Если я пытался найти ее взглядом, передо мной вставал мрак, если я пытался обратиться к ней хоть с единым словечком, оно застревало у меня в горле.
Ах, святое, невыразимое желание готово было подчас разорвать мою грудь, и могучая любовь бушевала во мне, точно скованный титан[74]. Еще никогда так бурно, так пылко и непримиримо не восставал мой дух против цепей, что кует судьба, против железного, неумолимого закона, который разлучает нас с нашей возлюбленной половиной, не позволяет стать единой душой.
Отныне моей стихией стала ясная, звездная ночь. Едва наступала глубокая тишина, как в недрах земли, где таинственно растет золото, тогда, о, тогда начиналась самая прекрасная пора для моей любви.
Тогда сердце осуществляло свое право на вымысел. Тогда оно рассказывало мне о том, как дух Гипериона в дни божественного детства, еще не спустившись на землю, играл в занебесном Элизии с прелестной Диотимой — под благозвучное пенье ручья, под ветвями, похожими на ветви земных деревьев, на их прекрасное отражение, мерцающее в золотой глади реки.
И тут, как в прошлое, в моей душе открывались врата в будущее.
И тогда мы с Диотимой уносились ввысь, тогда мы, как ласточки, летали от одной весны мира к другой, неслись по необъятному царству солнца и дальше — к другим островам в небе, на золотые берега Сириуса, в волшебные долы Арктура...
О, разве можно не жаждать испить вот так, из одной чаши с возлюбленной, все наслаждения мира!
Убаюканный радостной колыбельной песней, которую я сам себе пел, я засыпал среди восхитительных видений.
Когда же с лучом утреннего света вновь разгоралась жизнь земли, я глядел в небо, ища в нем грезы ночи.
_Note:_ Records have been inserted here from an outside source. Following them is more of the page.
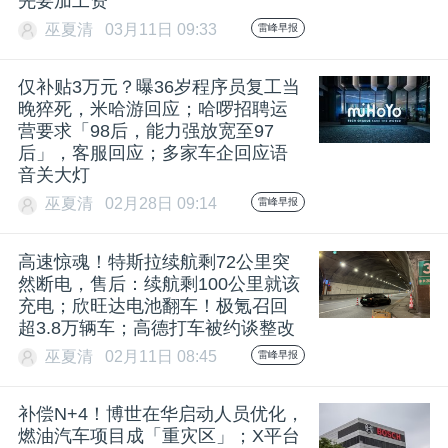
先要加工资
巫夏清
03月11日 09:33
雷峰早报
题
仅补贴3万元？曝36岁程序员复工当
爱
晚猝死，米哈游回应；哈啰招聘运
营要求「98后，能力强放宽至97
后」，客服回应；多家车企回应语
搞
音关大灯
巫夏清
02月28日 09:14
雷峰早报
机
高速惊魂！特斯拉续航剩72公里突
然断电，售后：续航剩100公里就该
充电；欣旺达电池翻车！极氪召回
超3.8万辆车；高德打车被约谈整改
巫夏清
02月11日 08:45
雷峰早报
补偿N+4！博世在华启动人员优化，
燃油汽车项目成「重灾区」；X平台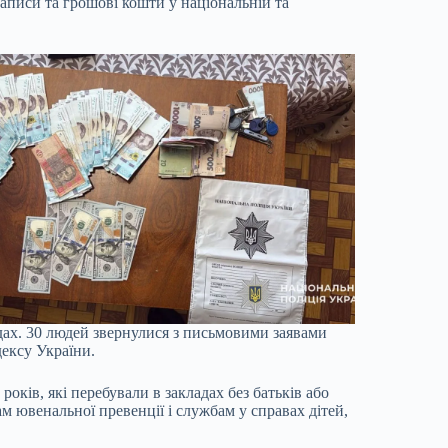
записи та грошові кошти у національній та
адах. 30 людей звернулися з письмовими заявами
дексу України.
оків, які перебували в закладах без батьків або
м ювенальної превенції і службам у справах дітей,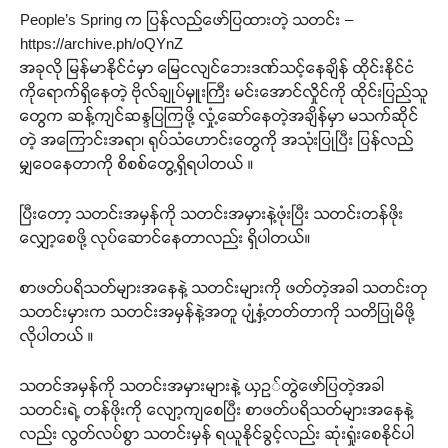
People’s Spring က ပြန်လည်ဖော်ပြထားတဲ့ သတင်း –
https://archive.ph/oQYnZ
အခုလို မြန်မာနိုင်ငံမှာ မြေငလျင်ဘေးဒဏ်သင့်နေချိန် ထိုင်းနိုင်ငံ
ကိုရောက်ရှိနေတဲ့ ဗိုလ်ချုပ်မှူးကြီး မင်းအောင်လှိုင်ကို ထိုင်းပြည်သူ
တွေက ဆန့်ကျင်ဆန္ဒပြကြဖို့ လှုံ့ဆော်နေတဲ့အချိန်မှာ မသက်ဆိုင်
တဲ့ အကြောင်းအရာ၊ ရုပ်သံဟောင်းတွေကို အသုံးပြုပြီး ပြန်လည်
မျှဝေနေတာကို စိစစ်တွေ့ရှိရပါတယ် ။
ပြီးတော့ သတင်းအမှန်ကို သတင်းအမှားနဲ့ဖုံးပြီး သတင်းတန်ဖိုး
လျှော့စေဖို့ လုပ်ဆောင်နေတာလည်း ရှိပါတယ်။
စာဖတ်ပရိသတ်များအနေနဲ့ သတင်းများကို ဖတ်တဲ့အခါ သတင်းတု
သတင်းမှားက သတင်းအမှန်နဲ့အတူ ပျံ့နှံ့တတ်တာကို သတိပြုမိဖို့
လိုပါတယ် ။
သတင်အမှန်ကို သတင်းအမှားများနဲ့ ယှဥ်တွဲဖော်ပြတဲ့အခါ
သတင်းရဲ့ တန်ဖိုးကို လျော့ကျစေပြီး စာဖတ်ပရိသတ်များအနေနဲ့
လည်း လွတ်လပ်စွာ သတင်းမှန် ရယူနိုင်ခွင့်လည်း ဆုံးရှုံးစေနိုင်ပါ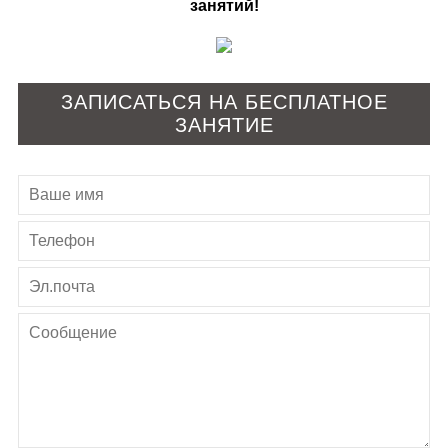
занятий!
ЗАПИСАТЬСЯ НА БЕСПЛАТНОЕ
ЗАНЯТИЕ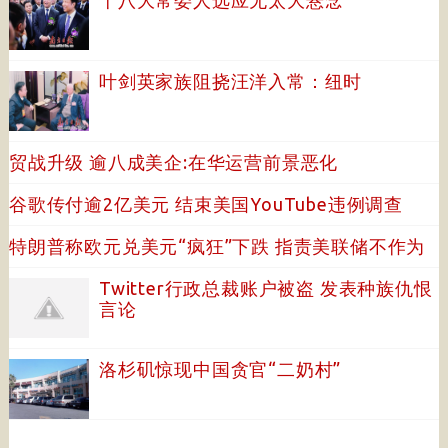
十八大常委人选应无太大悬念
叶剑英家族阻挠汪洋入常：纽时
贸战升级 逾八成美企:在华运营前景恶化
谷歌传付逾2亿美元 结束美国YouTube违例调查
特朗普称欧元兑美元“疯狂”下跌 指责美联储不作为
Twitter行政总裁账户被盗 发表种族仇恨
言论
洛杉矶惊现中国贪官“二奶村”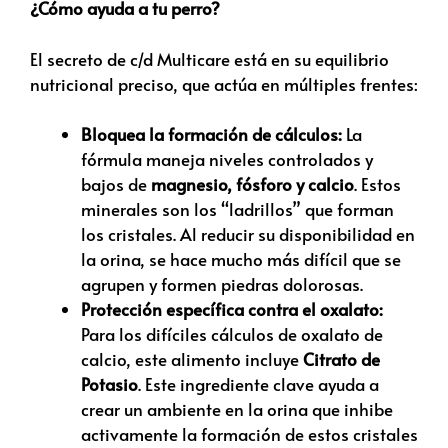
¿Cómo ayuda a tu perro?
El secreto de c/d Multicare está en su equilibrio
nutricional preciso,
que actúa en múltiples frentes:
Bloquea la formación de cálculos:
La
fórmula maneja niveles controlados y
bajos de
magnesio, fósforo y calcio
.
Estos
minerales son los “ladrillos” que forman
los cristales.
Al reducir su disponibilidad en
la orina,
se hace mucho más difícil que se
agrupen y formen piedras dolorosas.
Protección específica contra el oxalato:
Para los difíciles cálculos de oxalato de
calcio,
este alimento incluye
Citrato de
Potasio
.
Este ingrediente clave ayuda a
crear un ambiente en la orina que inhibe
activamente la formación de estos cristales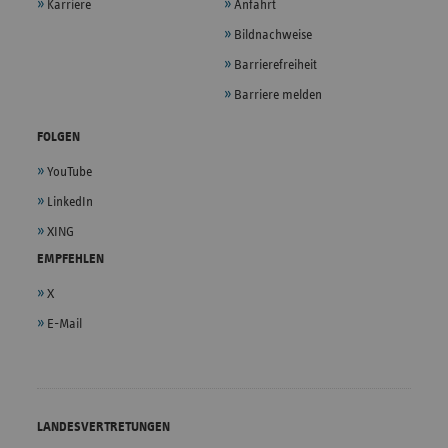
Karriere
Anfahrt
Bildnachweise
Barrierefreiheit
Barriere melden
FOLGEN
YouTube
LinkedIn
XING
EMPFEHLEN
X
E-Mail
LANDESVERTRETUNGEN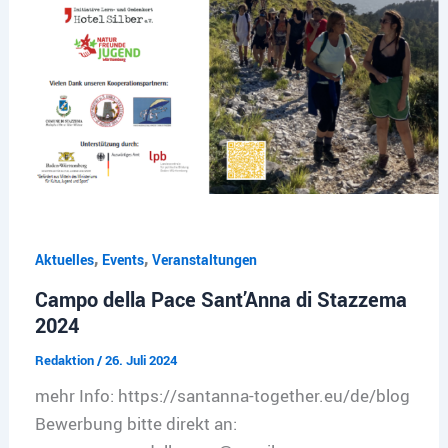
,
,
Aktuelles
Events
Veranstaltungen
Campo della Pace Sant’Anna di Stazzema
2024
Redaktion
/
26. Juli 2024
mehr Info: https://santanna-together.eu/de/blog
Bewerbung bitte direkt an: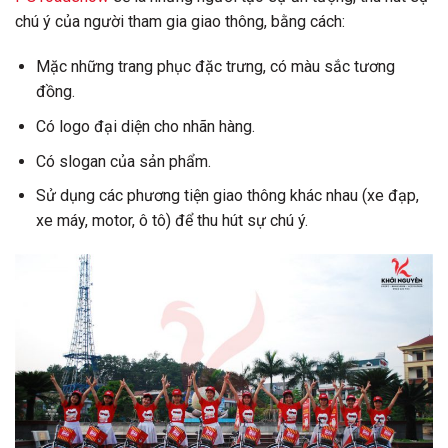
chú ý của người tham gia giao thông, bằng cách:
Mặc những trang phục đặc trưng, có màu sắc tương
đồng.
Có logo đại diện cho nhãn hàng.
Có slogan của sản phẩm.
Sử dụng các phương tiện giao thông khác nhau (xe đạp,
xe máy, motor, ô tô) để thu hút sự chú ý.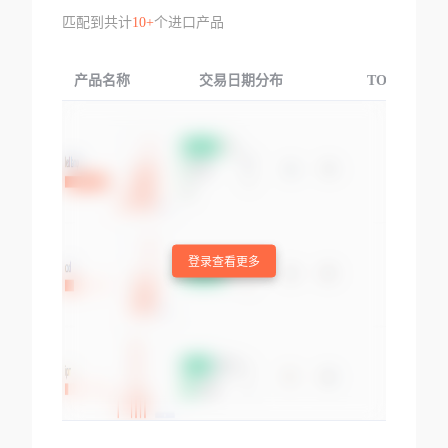
匹配到共计
10+
个进口产品
产品名称
交易日期分布
TOP3交易国
登录查看更多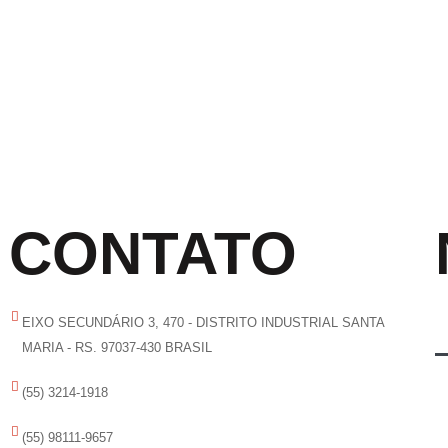
CONTATO
EIXO SECUNDÁRIO 3, 470 - DISTRITO INDUSTRIAL SANTA
MARIA - RS. 97037-430 BRASIL
(55) 3214-1918
(55) 98111-9657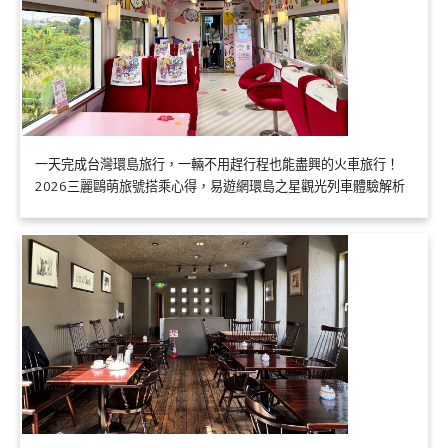
一天完成台灣環島旅行，一輛不用趕行程也能盡興的火車旅行！
2026三麗鷗萌旅號搭乘心得，易遊網環島之星觀光列車體驗解析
Но они исчезали, как прекрасные звезды, и лишь сладостная тоска в душе свидетельствовала о том, что они все-таки были.
Я грустил; однако я думаю, что и в стране блаженных грустят так же. Эта грусть была посланницей радости, она была серыми предрассветными сумерками, после которых распускается несчетное множество роз утренней зари...
А сейчас знойный летний день спугнул все живое; оно притаилось в густой тени. Вокруг дома Диотимы тоже было тихо и пусто, и ревнивые занавески на ее окнах преграждали мне путь.
Я жил только мыслями о ней. Где ты, думал я, где найдет тебя мой одинокий дух, милая дева? Сидишь ли ты сейчас, задумавшись и глядя вдаль? Отложила ли работу и, облокотись на колено, подперши ручкой голову, предаешься отрадной задумчивости?